**What is expected**: Return the listing below unchanged, minus its pictures.

**Records for this exercise**:
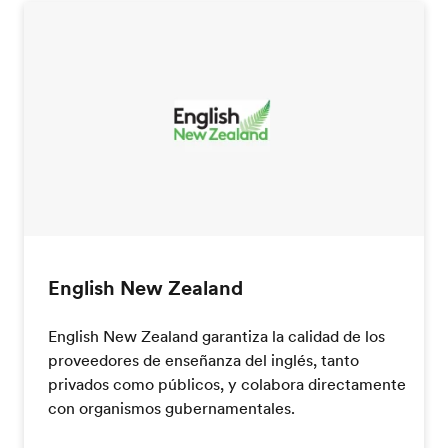
English New Zealand
English New Zealand garantiza la calidad de los
proveedores de enseñanza del inglés, tanto
privados como públicos, y colabora directamente
con organismos gubernamentales.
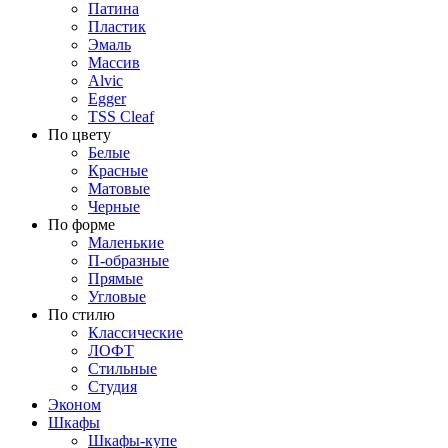
Патина
Пластик
Эмаль
Массив
Alvic
Egger
TSS Cleaf
По цвету
Белые
Красные
Матовые
Черные
По форме
Маленькие
П-образные
Прямые
Угловые
По стилю
Классические
ЛОФТ
Стильные
Студия
Эконом
Шкафы
Шкафы-купе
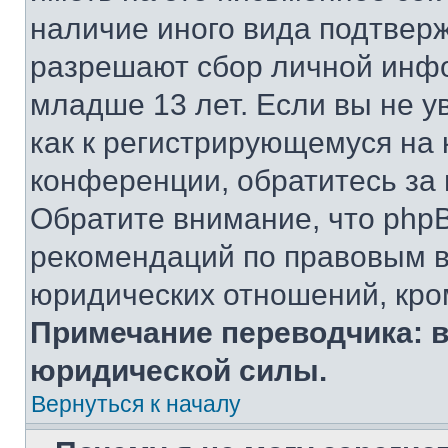
наличие иного вида подтверж
разрешают сбор личной инф
младше 13 лет. Если вы не у
как к регистрирующемуся на 
конференции, обратитесь за
Обратите внимание, что php
рекомендаций по правовым в
юридических отношений, кро
Примечание переводчика: в
юридической силы.
Вернуться к началу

**Answer for this exercise**:
English New Zealand
English New Zealand garantiza la calidad de los
proveedores de enseñanza del inglés, tanto
privados como públicos, y colabora directamente
con organismos gubernamentales.
Патина
Пластик
Эмаль
Массив
Alvic
Egger
TSS Cleaf
По цвету
Белые
Красные
Матовые
Черные
По форме
Маленькие
П-образные
Прямые
Угловые
По стилю
Классические
ЛОФТ
Стильные
Студия
Эконом
Шкафы
Шкафы-купе
наличие иного вида подтверж
разрешают сбор личной инф
младше 13 лет. Если вы не у
как к регистрирующемуся на 
конференции, обратитесь за
Обратите внимание, что php
рекомендаций по правовым в
юридических отношений, кро
Примечание переводчика: в
юридической силы.
Вернуться к началу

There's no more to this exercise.